Non-degradable lunch sheets banned | Sunday Observer
To protect environment and public health

Non-degradable lunch sheets banned

1 August, 2021

The Environment Ministry has decided to implement the ban on lunch sheets made from non-degradable polythene from August 1 (today), Environment Minister Mahinda Amaraweera said.

According to Minister Amaraweera, the ban will be implemented to protect the environment and public health. This decision can never be implemented by the Government alone. It needs the support of all sections of society.

Minister Amaraweera said in 2017 a Gazette notification was issued banning lunch sheets. But the manufacturers and sales organisations and the public were not interested in obeying the ban. This year, after discussions with the authorities, a decision was taken to strictly ban production from August 1, in accordance with the 2017 Gazette notification. Minister Amaraweera said that if anyone manufactures, distributes or sells lunch sheets made of polythene, the fine will be increased tenfold and all equipment used for this purpose will be confiscated. The support of all sections of society is needed to implement the decision.

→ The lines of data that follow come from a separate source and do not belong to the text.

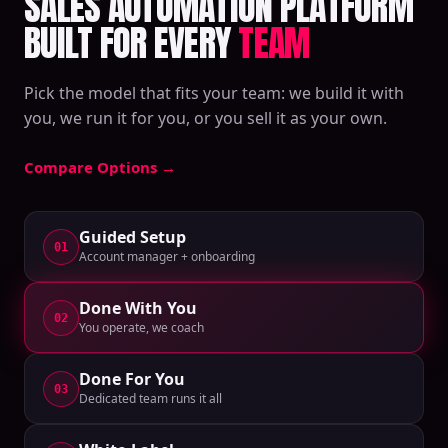
SALES AUTOMATION PLATFORM
BUILT FOR EVERY
TEAM
Pick the model that fits your team: we build it with
you, we run it for you, or you sell it as your own.
Compare Options
→
Guided Setup
01
Account manager + onboarding
Done With You
02
You operate, we coach
Done For You
03
Dedicated team runs it all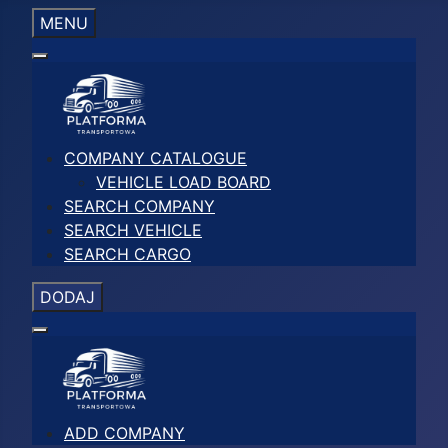
MENU
COMPANY CATALOGUE
VEHICLE LOAD BOARD
SEARCH COMPANY
SEARCH VEHICLE
SEARCH CARGO
DODAJ
ADD COMPANY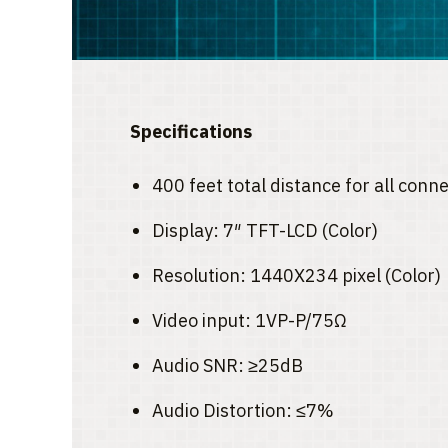
Specifications
400 feet total distance for all con
Display: 7″ TFT-LCD (Color)
Resolution: 1440X234 pixel (Color)
Video input: 1VP-P/75Ω
Audio SNR: ≥25dB
Audio Distortion: ≤7%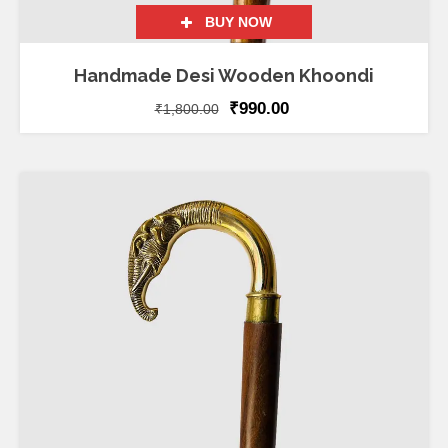
BUY NOW
Handmade Desi Wooden Khoondi
₹
990.00
₹
1,800.00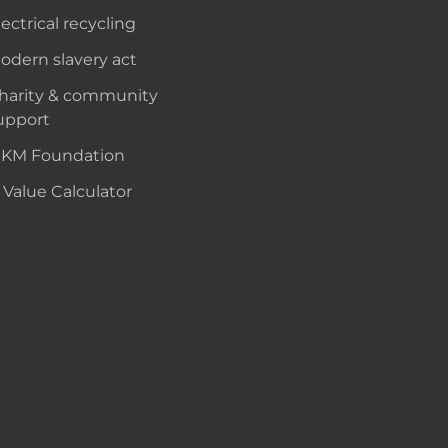
lectrical recycling
odern slavery act
harity & community
upport
KM Foundation
 Value Calculator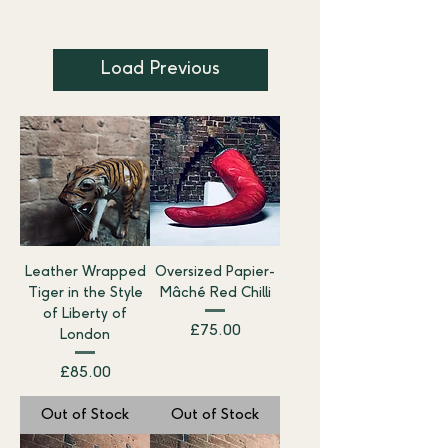
Load Previous
Leather Wrapped
Oversized Papier-
Tiger in the Style
Mâché Red Chilli
of Liberty of
Price
£75.00
London
Price
£85.00
Out of Stock
Out of Stock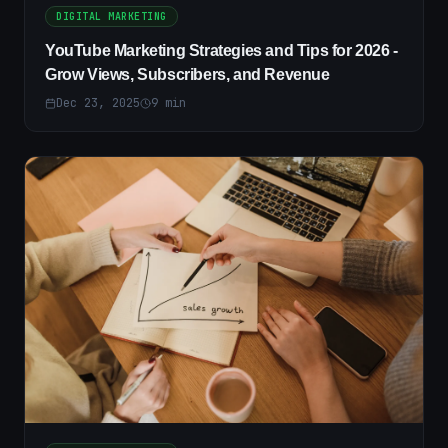
DIGITAL MARKETING
YouTube Marketing Strategies and Tips for 2026 -
Grow Views, Subscribers, and Revenue
Dec 23, 2025
9
min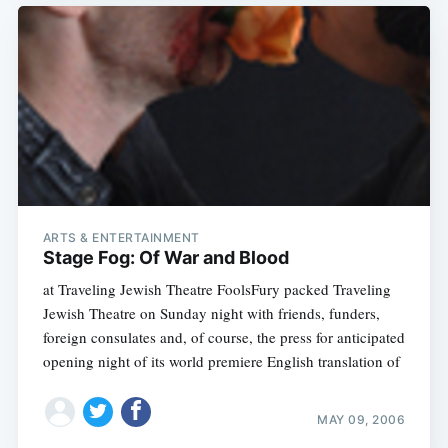
ARTS & ENTERTAINMENT
Stage Fog: Of War and Blood
at Traveling Jewish Theatre FoolsFury packed Traveling
Jewish Theatre on Sunday night with friends, funders,
foreign consulates and, of course, the press for anticipated
opening night of its world premiere English translation of
MAY 09, 2006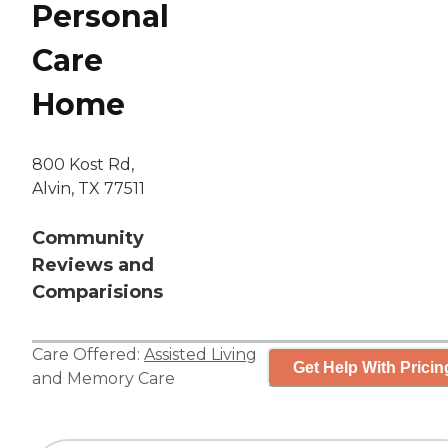
Personal
Care
Home
800 Kost Rd,
Alvin, TX 77511
Community
Reviews and
Comparisions
Care Offered:
Assisted Living
Get Help With Pricin
and
Memory Care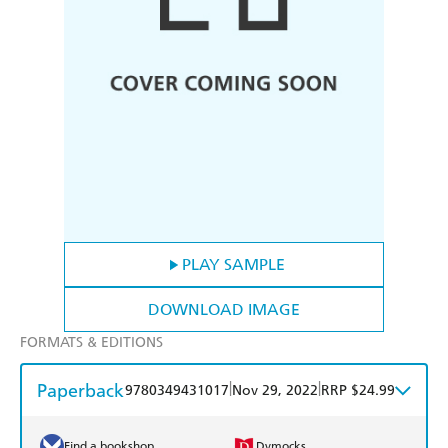
PLAY SAMPLE
DOWNLOAD IMAGE
FORMATS & EDITIONS
Paperback
|
|
9780349431017
Nov 29, 2022
RRP $24.99
Find a bookshop
Dymocks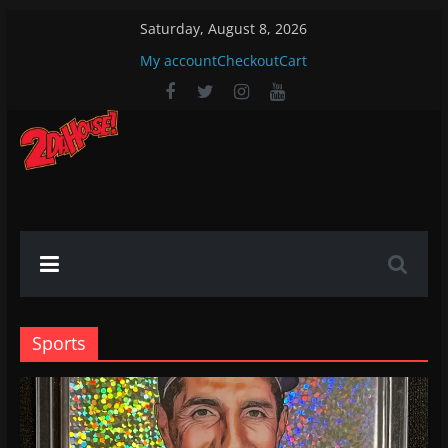
Skip
Saturday, August 8, 2026
to
My account
Checkout
Cart
content
2DaHouse!
2DaHouse!
Sports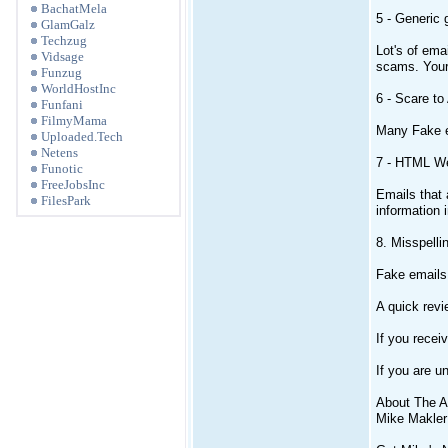
BachatMela
5 - Generic 
GlamGalz
Techzug
Lot's of ema
Vidsage
scams. You
Funzug
WorldHostInc
6 - Scare to
Funfani
FilmyMama
Many Fake em
Uploaded.Tech
Netens
7 - HTML W
Funotic
FreeJobsInc
Emails that 
FilesPark
information 
8. Misspell
Fake emails 
A quick revi
If you recei
If you are u
About The A
Mike Makler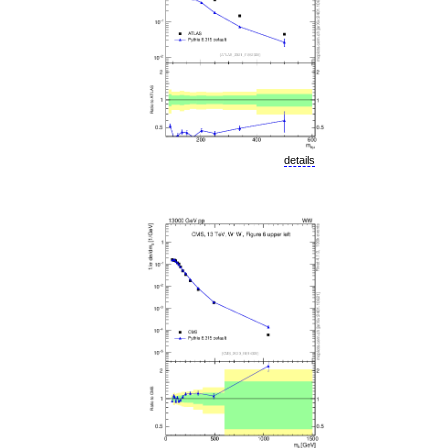
details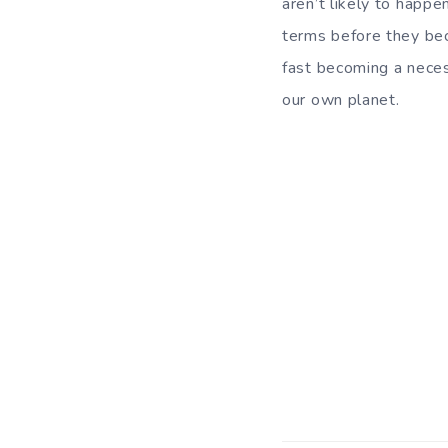
aren’t likely to happ
terms before they bec
fast becoming a necess
our own planet.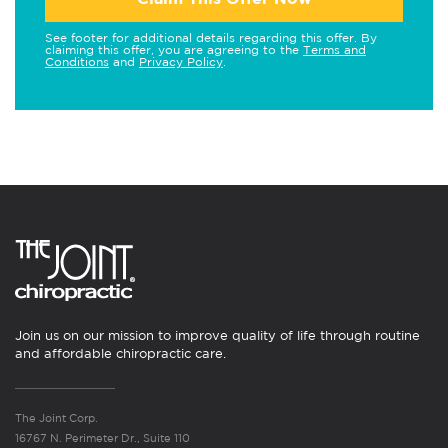
See footer for additional details regarding this offer. By
claiming this offer, you are agreeing to the
Terms and
Conditions
and
Privacy Policy
.
Join us on our mission to improve quality of life through routine
and affordable chiropractic care.
The Joint Corp.
16767 N. Perimeter Dr., Suite 110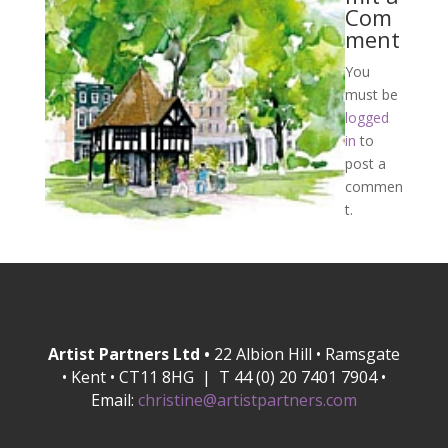
Com
ment
You
must be
logged
in
to
post a
commen
t.
Artist Partners Ltd •
22 Albion Hill • Ramsgate
• Kent • CT11 8HG | T 44 (0) 20 7401 7904 •
Email:
christine@artistpartners.com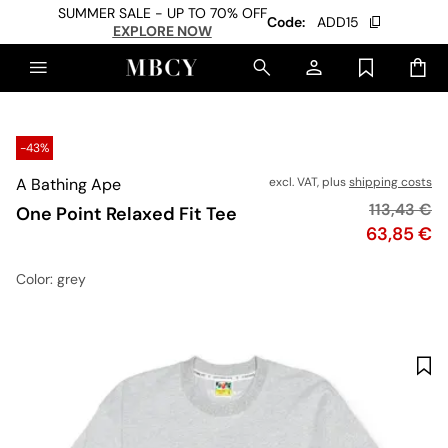
SUMMER SALE - UP TO 70% OFF
Code:
ADD15
EXPLORE NOW
-43%
A Bathing Ape
excl. VAT, plus
shipping costs
Original p
113,43 €
One Point Relaxed Fit Tee
Price
63,85 €
Color
: grey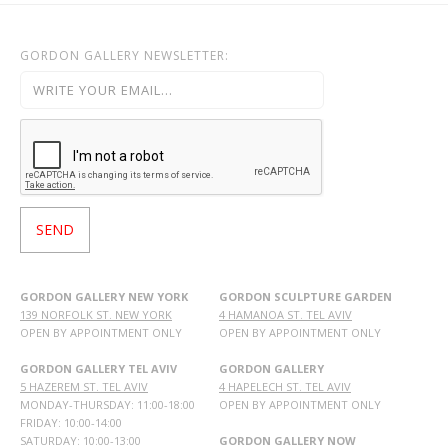
GORDON GALLERY NEWSLETTER:
GORDON GALLERY NEW YORK
GORDON SCULPTURE GARDEN
139 NORFOLK ST. NEW YORK
4 HAMANOA ST. TEL AVIV
OPEN BY APPOINTMENT ONLY
OPEN BY APPOINTMENT ONLY
GORDON GALLERY TEL AVIV
GORDON GALLERY
5 HAZEREM ST. TEL AVIV
4 HAPELECH ST. TEL AVIV
MONDAY-THURSDAY: 11:00-18:00
OPEN BY APPOINTMENT ONLY
FRIDAY: 10:00-14:00
SATURDAY: 10:00-13:00
GORDON GALLERY NOW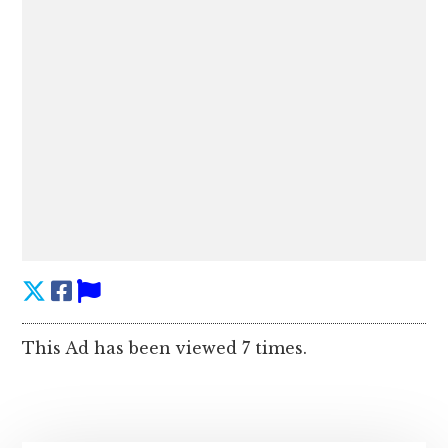
This Ad has been viewed 7 times.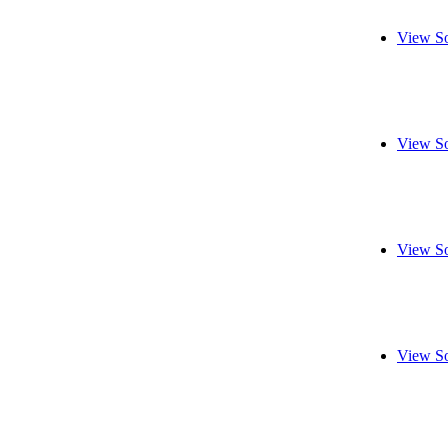
View So
View So
View So
View So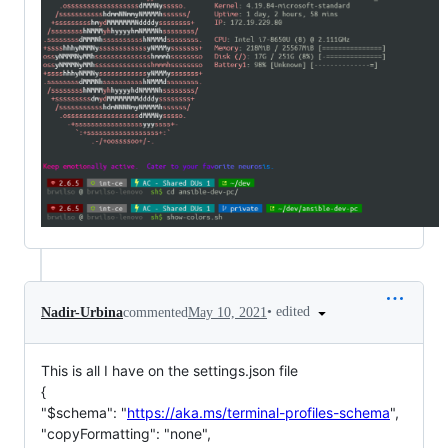
•
edited
Nadir-Urbina
commented
May 10, 2021
This is all I have on the settings.json file
{
"$schema": "
https://aka.ms/terminal-profiles-schema
",
"copyFormatting": "none",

Central Environmental Authority (CEA) sources said that the number of lunch sheets released to the environment per day is around 15 million and about 5,475 million lunch sheets are released to the environment per year by people and institutions without any recycling process. It takes about 100-200 years for it to decompose. Even after decomposition, they get attached to the soil as micro-plastic particles and eventually enter the human body through food and water.

The use of these non-degradable lunch sheets made of polythene has caused great environmental damage and an impact in the country. Lunch sheets are carelessly released into the environment by millions every year. All this polythene and plastic eventually end up in drinking water sources and the ocean. Last year’s Environmental Audit Report stated that 65,000 km of dead sea is being created by these plastics and polythene in the Bay of Bengal.